Return, exactly and in full, the lines of the records below starting at the one with "Sociale [button] (365, 224)" and ending at the one with "Ramírez, María J. (743, 1838)", and no other lines.

Start of Excerpted data

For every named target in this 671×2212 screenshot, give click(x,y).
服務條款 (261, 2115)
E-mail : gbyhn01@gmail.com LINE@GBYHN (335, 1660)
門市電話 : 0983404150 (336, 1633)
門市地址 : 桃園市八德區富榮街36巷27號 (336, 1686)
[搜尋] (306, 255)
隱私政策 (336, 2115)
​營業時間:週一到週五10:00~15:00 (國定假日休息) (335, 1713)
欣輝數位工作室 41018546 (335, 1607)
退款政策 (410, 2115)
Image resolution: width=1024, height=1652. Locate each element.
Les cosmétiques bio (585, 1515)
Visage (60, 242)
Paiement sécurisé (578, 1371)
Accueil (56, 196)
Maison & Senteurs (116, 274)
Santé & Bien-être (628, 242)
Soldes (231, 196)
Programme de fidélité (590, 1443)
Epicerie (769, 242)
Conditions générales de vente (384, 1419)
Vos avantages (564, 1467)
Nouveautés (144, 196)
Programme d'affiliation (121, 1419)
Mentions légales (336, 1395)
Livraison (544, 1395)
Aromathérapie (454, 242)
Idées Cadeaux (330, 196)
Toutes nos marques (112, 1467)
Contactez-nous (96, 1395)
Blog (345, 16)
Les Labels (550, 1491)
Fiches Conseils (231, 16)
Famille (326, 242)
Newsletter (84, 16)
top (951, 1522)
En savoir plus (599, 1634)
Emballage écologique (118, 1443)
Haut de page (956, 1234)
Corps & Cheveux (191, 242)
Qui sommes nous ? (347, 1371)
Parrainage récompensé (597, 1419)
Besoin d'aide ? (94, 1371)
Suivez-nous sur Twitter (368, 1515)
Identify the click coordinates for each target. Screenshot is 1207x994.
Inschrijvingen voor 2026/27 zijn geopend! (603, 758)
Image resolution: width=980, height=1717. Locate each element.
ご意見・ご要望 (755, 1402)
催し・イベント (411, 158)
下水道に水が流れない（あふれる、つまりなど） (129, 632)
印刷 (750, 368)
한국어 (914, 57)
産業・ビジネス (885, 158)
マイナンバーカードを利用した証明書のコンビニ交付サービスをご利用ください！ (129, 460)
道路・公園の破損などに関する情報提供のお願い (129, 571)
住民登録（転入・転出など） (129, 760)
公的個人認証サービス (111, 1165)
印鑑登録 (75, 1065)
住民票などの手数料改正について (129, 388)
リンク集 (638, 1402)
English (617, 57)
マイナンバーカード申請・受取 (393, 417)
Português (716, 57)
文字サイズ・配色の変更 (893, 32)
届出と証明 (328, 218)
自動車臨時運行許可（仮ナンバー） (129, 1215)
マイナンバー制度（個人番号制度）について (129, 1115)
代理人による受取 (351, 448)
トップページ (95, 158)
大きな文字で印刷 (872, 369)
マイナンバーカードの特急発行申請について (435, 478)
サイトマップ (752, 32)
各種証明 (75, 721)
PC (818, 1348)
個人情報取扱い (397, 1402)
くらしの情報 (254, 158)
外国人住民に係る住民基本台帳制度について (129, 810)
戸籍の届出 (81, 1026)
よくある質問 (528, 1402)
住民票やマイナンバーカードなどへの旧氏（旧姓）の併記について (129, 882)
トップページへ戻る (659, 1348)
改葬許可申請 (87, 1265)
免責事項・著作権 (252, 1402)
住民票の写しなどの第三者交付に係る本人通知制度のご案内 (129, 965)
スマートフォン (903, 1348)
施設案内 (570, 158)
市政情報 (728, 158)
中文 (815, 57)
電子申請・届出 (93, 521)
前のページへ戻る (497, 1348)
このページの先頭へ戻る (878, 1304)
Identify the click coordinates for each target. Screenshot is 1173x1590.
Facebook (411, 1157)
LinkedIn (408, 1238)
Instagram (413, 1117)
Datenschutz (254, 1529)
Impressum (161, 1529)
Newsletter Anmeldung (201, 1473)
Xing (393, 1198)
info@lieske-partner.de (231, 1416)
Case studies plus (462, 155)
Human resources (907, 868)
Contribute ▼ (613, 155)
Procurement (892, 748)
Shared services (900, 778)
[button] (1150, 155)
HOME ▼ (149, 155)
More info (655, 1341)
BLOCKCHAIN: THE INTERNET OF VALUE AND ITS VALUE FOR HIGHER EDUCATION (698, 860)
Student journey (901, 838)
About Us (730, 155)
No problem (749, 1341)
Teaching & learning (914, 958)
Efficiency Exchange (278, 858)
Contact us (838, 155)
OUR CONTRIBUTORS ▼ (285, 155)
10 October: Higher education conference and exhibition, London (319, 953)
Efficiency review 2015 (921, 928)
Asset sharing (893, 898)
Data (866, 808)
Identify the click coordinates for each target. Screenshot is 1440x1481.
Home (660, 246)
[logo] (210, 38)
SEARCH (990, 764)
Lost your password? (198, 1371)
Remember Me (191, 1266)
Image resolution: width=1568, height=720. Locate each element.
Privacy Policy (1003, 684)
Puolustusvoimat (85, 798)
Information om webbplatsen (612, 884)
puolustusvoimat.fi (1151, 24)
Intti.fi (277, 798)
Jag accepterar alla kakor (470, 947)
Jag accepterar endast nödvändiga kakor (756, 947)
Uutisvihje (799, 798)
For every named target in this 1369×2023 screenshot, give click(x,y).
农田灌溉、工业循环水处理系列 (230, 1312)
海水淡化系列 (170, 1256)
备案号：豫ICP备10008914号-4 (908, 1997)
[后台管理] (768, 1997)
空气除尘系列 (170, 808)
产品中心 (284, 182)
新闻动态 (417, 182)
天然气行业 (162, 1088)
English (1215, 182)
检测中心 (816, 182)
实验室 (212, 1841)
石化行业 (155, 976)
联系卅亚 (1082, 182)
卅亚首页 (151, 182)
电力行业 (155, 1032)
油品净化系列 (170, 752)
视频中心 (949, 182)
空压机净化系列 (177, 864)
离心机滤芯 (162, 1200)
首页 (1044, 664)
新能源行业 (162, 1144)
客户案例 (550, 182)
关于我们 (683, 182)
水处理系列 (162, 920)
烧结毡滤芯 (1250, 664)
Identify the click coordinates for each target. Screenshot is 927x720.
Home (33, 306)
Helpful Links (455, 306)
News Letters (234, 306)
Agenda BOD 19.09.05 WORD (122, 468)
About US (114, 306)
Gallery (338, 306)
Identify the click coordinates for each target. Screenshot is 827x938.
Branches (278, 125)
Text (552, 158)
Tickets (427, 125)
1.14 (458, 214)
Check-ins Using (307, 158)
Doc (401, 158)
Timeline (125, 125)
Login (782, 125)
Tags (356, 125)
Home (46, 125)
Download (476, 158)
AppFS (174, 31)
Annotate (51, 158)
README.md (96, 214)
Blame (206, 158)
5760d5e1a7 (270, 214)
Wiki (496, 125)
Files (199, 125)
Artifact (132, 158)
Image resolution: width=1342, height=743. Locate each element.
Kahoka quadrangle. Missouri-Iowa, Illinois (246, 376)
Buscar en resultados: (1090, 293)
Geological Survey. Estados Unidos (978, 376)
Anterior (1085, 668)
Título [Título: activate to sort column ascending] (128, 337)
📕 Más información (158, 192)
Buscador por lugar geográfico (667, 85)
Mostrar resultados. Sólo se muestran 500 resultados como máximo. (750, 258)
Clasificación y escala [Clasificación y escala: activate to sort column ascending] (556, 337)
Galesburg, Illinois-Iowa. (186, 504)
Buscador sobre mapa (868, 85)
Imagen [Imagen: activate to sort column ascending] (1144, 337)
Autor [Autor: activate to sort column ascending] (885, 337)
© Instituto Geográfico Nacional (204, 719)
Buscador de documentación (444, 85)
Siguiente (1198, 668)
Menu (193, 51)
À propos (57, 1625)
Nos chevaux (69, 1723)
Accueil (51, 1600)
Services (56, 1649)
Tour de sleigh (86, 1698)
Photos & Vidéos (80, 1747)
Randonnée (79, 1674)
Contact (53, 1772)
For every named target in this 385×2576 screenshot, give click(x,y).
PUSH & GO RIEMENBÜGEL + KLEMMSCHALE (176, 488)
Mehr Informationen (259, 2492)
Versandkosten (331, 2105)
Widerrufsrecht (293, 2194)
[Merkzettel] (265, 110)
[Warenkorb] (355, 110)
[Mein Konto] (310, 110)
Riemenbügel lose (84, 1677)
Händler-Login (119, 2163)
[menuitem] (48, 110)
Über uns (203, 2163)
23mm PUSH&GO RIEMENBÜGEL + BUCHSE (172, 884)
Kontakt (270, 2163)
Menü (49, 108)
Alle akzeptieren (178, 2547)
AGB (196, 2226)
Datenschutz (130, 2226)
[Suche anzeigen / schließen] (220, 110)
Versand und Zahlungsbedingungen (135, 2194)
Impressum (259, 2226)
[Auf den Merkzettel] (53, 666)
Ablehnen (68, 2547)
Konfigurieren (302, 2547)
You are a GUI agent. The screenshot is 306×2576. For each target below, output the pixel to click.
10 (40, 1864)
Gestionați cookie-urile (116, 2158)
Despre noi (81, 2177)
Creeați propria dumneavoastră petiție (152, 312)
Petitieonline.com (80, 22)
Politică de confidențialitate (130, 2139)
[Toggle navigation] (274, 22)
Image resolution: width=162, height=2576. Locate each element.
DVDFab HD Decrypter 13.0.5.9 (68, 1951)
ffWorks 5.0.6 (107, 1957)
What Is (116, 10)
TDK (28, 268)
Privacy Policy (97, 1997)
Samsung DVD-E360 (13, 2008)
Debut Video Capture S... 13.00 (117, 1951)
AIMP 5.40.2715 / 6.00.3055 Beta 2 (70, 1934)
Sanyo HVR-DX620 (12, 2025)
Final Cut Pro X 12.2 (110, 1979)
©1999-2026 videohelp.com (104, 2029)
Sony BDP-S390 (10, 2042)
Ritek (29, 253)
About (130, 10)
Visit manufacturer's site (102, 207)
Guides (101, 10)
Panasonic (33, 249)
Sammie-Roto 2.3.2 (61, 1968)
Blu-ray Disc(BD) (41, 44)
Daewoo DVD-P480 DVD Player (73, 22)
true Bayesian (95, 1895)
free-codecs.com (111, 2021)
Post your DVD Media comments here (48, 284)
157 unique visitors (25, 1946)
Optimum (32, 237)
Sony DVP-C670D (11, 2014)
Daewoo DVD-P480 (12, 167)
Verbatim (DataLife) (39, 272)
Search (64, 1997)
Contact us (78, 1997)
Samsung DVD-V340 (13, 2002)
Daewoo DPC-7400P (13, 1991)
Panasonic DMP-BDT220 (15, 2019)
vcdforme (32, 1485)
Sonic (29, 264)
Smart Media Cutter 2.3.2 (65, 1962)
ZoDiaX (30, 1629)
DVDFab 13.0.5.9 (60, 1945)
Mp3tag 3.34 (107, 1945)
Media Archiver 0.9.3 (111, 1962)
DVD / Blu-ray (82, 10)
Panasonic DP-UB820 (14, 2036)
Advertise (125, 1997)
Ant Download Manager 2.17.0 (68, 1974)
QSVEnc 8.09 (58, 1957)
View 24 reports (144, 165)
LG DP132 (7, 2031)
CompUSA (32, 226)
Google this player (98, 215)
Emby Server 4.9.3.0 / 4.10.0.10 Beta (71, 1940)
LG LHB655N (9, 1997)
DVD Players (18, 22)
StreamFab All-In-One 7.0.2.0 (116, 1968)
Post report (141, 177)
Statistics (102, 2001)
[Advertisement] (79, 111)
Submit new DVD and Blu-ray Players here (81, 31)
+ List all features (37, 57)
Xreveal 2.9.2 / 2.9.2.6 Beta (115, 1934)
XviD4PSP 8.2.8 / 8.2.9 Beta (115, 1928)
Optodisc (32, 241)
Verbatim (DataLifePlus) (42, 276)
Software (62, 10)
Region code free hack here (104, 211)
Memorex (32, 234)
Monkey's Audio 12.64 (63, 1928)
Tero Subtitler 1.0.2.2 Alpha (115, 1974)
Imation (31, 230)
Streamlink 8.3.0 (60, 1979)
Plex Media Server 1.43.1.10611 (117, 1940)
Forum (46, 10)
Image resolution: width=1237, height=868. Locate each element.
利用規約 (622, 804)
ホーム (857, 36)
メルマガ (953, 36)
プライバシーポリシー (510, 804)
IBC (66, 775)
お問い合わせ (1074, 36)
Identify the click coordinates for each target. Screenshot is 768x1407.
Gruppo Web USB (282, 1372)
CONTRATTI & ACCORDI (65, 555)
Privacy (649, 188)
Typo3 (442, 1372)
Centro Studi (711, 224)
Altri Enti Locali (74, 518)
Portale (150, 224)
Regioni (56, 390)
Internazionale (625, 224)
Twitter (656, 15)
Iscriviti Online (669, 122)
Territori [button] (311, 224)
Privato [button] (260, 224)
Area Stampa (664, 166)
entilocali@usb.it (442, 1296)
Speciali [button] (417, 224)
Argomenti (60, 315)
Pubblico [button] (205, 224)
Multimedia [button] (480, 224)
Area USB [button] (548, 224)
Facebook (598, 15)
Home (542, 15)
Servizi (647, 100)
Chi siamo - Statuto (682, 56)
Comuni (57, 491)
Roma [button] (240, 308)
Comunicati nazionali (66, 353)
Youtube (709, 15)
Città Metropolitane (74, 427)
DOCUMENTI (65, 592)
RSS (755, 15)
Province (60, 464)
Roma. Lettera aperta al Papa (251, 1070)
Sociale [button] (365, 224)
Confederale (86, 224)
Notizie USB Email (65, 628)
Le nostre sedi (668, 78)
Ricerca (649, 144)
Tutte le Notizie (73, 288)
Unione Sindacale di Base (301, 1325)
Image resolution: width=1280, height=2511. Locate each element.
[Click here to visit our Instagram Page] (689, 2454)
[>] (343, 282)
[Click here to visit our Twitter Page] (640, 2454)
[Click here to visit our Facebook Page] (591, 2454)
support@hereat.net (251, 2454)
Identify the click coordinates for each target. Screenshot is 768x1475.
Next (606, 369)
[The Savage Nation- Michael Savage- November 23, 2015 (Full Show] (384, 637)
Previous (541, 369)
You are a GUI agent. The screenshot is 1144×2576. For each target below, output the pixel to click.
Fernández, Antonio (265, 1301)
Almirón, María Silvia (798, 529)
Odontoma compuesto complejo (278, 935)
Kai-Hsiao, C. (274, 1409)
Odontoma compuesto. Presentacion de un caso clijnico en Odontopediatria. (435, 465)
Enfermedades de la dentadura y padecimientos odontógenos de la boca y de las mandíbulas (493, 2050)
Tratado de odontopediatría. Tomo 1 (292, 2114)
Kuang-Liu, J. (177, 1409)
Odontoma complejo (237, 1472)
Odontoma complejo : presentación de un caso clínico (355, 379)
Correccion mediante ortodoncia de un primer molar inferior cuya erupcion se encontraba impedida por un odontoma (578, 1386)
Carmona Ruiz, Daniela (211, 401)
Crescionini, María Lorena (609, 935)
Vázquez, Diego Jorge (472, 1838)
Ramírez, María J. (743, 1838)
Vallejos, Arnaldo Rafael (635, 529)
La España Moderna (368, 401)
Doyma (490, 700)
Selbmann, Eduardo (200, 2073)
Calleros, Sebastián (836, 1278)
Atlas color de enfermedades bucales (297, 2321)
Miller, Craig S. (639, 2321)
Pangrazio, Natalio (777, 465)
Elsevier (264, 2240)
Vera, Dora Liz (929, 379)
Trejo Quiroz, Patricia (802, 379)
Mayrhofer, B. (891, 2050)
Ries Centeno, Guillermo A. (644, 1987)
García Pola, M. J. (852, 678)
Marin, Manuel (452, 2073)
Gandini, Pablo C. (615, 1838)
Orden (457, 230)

End of Excerpted data

Written reply ▸
Sociale [button] (365, 224)
Confederale (86, 224)
Notizie USB Email (65, 628)
Le nostre sedi (668, 78)
Ricerca (649, 144)
Tutte le Notizie (73, 288)
Unione Sindacale di Base (301, 1325)
Image resolution: width=1280, height=2511. Locate each element.
[Click here to visit our Instagram Page] (689, 2454)
[>] (343, 282)
[Click here to visit our Twitter Page] (640, 2454)
[Click here to visit our Facebook Page] (591, 2454)
support@hereat.net (251, 2454)
Identify the click coordinates for each target. Screenshot is 768x1475.
Next (606, 369)
[The Savage Nation- Michael Savage- November 23, 2015 (Full Show] (384, 637)
Previous (541, 369)
You are a GUI agent. The screenshot is 1144×2576. For each target below, output the pixel to click.
Fernández, Antonio (265, 1301)
Almirón, María Silvia (798, 529)
Odontoma compuesto complejo (278, 935)
Kai-Hsiao, C. (274, 1409)
Odontoma compuesto. Presentacion de un caso clijnico en Odontopediatria. (435, 465)
Enfermedades de la dentadura y padecimientos odontógenos de la boca y de las mandíbulas (493, 2050)
Tratado de odontopediatría. Tomo 1 (292, 2114)
Kuang-Liu, J. (177, 1409)
Odontoma complejo (237, 1472)
Odontoma complejo : presentación de un caso clínico (355, 379)
Correccion mediante ortodoncia de un primer molar inferior cuya erupcion se encontraba impedida por un odontoma (578, 1386)
Carmona Ruiz, Daniela (211, 401)
Crescionini, María Lorena (609, 935)
Vázquez, Diego Jorge (472, 1838)
Ramírez, María J. (743, 1838)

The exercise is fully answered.